Kiffin, though, decided to keep calling plays. He loves it too much, and he’s not alone.
A survey of this week’s Associated Press poll showed that five of the nation’s top 25 teams have coaches who call their own offensive plays: Jimbo Fisher for No. 8 Florida State, Steve Spurrier for No. 12 South Carolina, Steve Sarkisian for No. 17 Washington, Hugh Freeze for No. 21 Mississippi and Kliff Kingsbury for No. 25 Texas Tech.
Kingsbury, 34, has not yet finished his first month as a first-year head coach after coming over from Texas A&M.; He said the early transition to head coach/play caller has been smooth.
“I have a defensive coordinator I completely trust,” he said. “I would say I’m more in tune to what’s going on. Instead of going over to my quarterback while my defense is out there I’m paying attention to that now, but not much else has changed.”
Some top coaches don’t call offensive plays because their expertise is defense. That group includes Alabama’s Nick Saban, Florida’s Will Muschamp, Northwestern’s Pat Fitzgerald, Arizona State’s Todd Graham, Oklahoma’s Bob Stoops and Louisville’s Charlie Strong.
Stanford’s David Shaw and his staff have a nebulous play-calling-by-committee approach.
Barry Switzer, who won three national titles at Oklahoma, said there’s a good reason head coaches should not call the offensive plays.
“You’ve got the worst seat in the house,” Switzer said. “I would never call plays from the sideline.
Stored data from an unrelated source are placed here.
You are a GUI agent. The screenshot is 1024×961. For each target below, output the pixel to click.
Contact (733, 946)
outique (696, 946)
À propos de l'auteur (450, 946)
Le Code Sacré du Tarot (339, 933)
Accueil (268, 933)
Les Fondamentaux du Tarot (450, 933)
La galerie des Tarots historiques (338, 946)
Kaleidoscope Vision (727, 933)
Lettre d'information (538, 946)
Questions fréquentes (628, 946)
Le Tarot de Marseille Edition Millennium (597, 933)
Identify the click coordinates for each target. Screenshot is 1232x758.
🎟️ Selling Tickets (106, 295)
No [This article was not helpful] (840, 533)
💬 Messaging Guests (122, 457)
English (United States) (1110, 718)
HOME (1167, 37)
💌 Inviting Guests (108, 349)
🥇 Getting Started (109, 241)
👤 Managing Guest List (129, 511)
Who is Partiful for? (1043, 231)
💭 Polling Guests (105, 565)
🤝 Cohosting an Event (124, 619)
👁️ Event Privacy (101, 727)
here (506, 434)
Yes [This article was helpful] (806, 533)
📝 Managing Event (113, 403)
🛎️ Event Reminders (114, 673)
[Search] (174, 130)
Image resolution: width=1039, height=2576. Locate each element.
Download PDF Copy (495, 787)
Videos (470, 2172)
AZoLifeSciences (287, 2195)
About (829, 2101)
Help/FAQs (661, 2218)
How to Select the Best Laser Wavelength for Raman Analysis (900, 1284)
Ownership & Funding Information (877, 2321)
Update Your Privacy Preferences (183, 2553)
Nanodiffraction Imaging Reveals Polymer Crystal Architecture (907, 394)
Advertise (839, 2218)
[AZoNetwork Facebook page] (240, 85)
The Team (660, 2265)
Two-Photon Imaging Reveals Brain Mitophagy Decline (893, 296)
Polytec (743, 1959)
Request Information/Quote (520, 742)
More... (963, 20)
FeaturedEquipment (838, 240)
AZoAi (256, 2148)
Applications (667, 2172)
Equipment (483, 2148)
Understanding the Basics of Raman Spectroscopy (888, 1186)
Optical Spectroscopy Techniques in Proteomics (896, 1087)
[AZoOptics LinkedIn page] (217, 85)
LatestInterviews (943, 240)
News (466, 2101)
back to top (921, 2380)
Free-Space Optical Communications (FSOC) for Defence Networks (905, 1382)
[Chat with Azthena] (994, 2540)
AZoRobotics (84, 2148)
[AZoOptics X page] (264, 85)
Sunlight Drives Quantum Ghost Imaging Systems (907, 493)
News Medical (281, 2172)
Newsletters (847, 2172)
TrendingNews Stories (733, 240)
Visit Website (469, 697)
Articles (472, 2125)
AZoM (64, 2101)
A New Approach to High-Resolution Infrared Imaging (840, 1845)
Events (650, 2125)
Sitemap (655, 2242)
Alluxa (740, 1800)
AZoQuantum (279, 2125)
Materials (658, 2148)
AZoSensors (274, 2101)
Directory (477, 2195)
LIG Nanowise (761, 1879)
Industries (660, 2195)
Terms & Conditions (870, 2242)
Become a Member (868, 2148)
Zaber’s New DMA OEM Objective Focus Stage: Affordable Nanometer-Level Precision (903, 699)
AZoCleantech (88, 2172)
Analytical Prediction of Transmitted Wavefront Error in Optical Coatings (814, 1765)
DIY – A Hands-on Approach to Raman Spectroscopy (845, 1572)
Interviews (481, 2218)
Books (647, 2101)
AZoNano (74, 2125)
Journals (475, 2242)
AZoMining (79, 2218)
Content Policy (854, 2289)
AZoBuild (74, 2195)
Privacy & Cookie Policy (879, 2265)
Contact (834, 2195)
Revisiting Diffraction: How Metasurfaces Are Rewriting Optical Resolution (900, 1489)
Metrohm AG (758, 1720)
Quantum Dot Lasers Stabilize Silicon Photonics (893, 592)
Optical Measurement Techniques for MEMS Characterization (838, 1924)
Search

No way I could. You don’t know where the ball is. You need someone upstairs to tell you it’s third and two.”
Switzer had a simple game plan when his teams ran the wishbone. “If it was second-and-five and my offensive coordinator called pass I’d have fired him,” he said.
For others, it can be hard to kick the play-calling habit.
Tedford tried to give it up when he was head coach at California but kept having relapses. Even South Carolina’s Spurrier, maybe the best play-caller of his generation, decided a few years ago he needed to quit. Spurrier thought he was spreading himself too thin. He delegated play calling to his son, Steve Spurrier Jr., but that didn’t last long and “The Old Ball Coach” is back calling all shots again for the Gamecocks.
Baylor Coach Art Briles is one of the brilliant offensive minds in coaching. His Bears have scored 19 touchdowns in two games this season and lead the nation with a 69.5 points-per-game average. Yet even Briles has turned over most of the play calling to coordinator Philip Montgomery.
“I’ve really backed off here the last year or two,” Briles said. “I think it’s really helped me and it’s helped us as a football team. It’s allowed me to do more things.”
There are basically two camps: coaches who prefer the role as CEO and those Bellotti calls “the actively involved coordinator-head coach.”
Coaches such as Kiffin, Washington State’s Mike Leach, Arizona’s Rich Rodriguez and Washington’s Sarkisian — all from the Pac-12 Conference — fall into the “actively involved” category. Leach said he might stop if he ever got tired of it, but added, “There is no end in sight.”
Taking the play sheet from these guys is tantamount to yanking a lollipop from a kid’s mouth.
“Half the reason I coach is because I call plays,” Sarkisian said. “I got hired for a variety of reasons. One reason was my play calling. I’m not saying that in an arrogant way. Play calling is one of my strengths.”
Sarkisian didn’t seem to be paying enough attention to the other side two years ago when Washington’s defense ranked among the nation’s worst. The situation is much improved now with coordinator Justin Wilcox and the Huskies are ranked in the top 20 of both major polls.
Coaches who call plays can reach the highest levels. Spurrier won a national title at Florida in 1996 and Kelly almost won at Oregon in 2010. When Rodriguez was coach at West Virginia in 2007, he needed only to beat a lousy Pittsburgh team to advance to the BCS title game — but didn’t.
Only one BCS-era champion’s head coach has called the plays on his way to a title: Ohio State’s Jim Tressel in 2002.
It might be coincidence that head coaches who call their own plays have not won very many titles.
Or, as Bellotti suggests, it might just be harder.